→ **Task brief**: An exact, complete copy of the entries is needed, with the pictures left out.

→ **Data extract**:
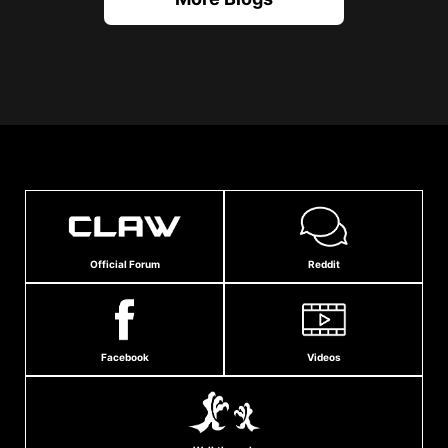
Official Forum
Reddit
Facebook
Videos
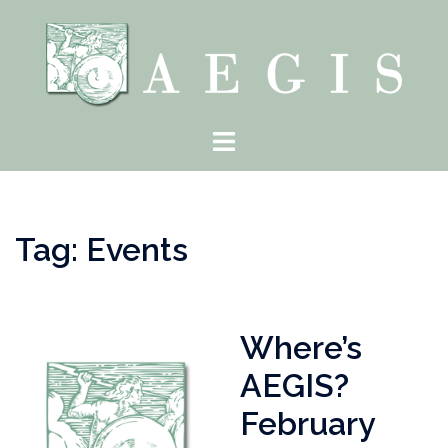
Skip
to
content
Toggle
menu
Tag:
Events
Where’s
AEGIS?
February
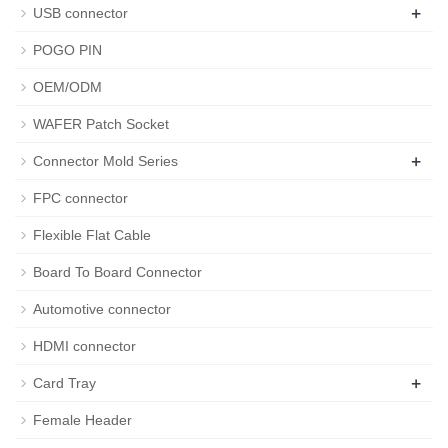
+
USB connector
POGO PIN
OEM/ODM
WAFER Patch Socket
+
Connector Mold Series
FPC connector
Flexible Flat Cable
Board To Board Connector
Automotive connector
HDMI connector
+
Card Tray
Female Header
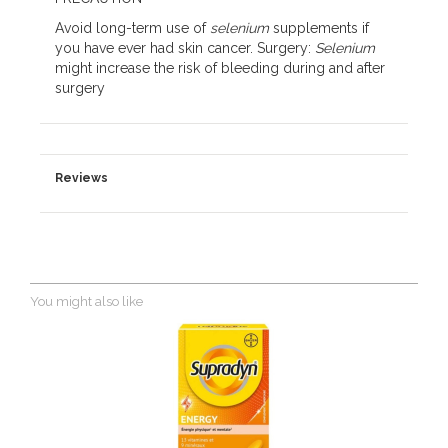
Avoid long-term use of
selenium
supplements if
you have ever had skin cancer. Surgery:
Selenium
might increase the risk of bleeding during and after
surgery
Reviews
You might also like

→ **Answer to this exercise**:
Official Forum
Reddit
Facebook
Videos
Skip
to
content
Toggle
menu
Tag:
Events
Where’s
AEGIS?
February
+
USB connector
POGO PIN
OEM/ODM
WAFER Patch Socket
+
Connector Mold Series
FPC connector
Flexible Flat Cable
Board To Board Connector
Automotive connector
HDMI connector
+
Card Tray
Female Header
Avoid long-term use of
selenium
supplements if
you have ever had skin cancer. Surgery:
Selenium
might increase the risk of bleeding during and after
surgery
Reviews
You might also like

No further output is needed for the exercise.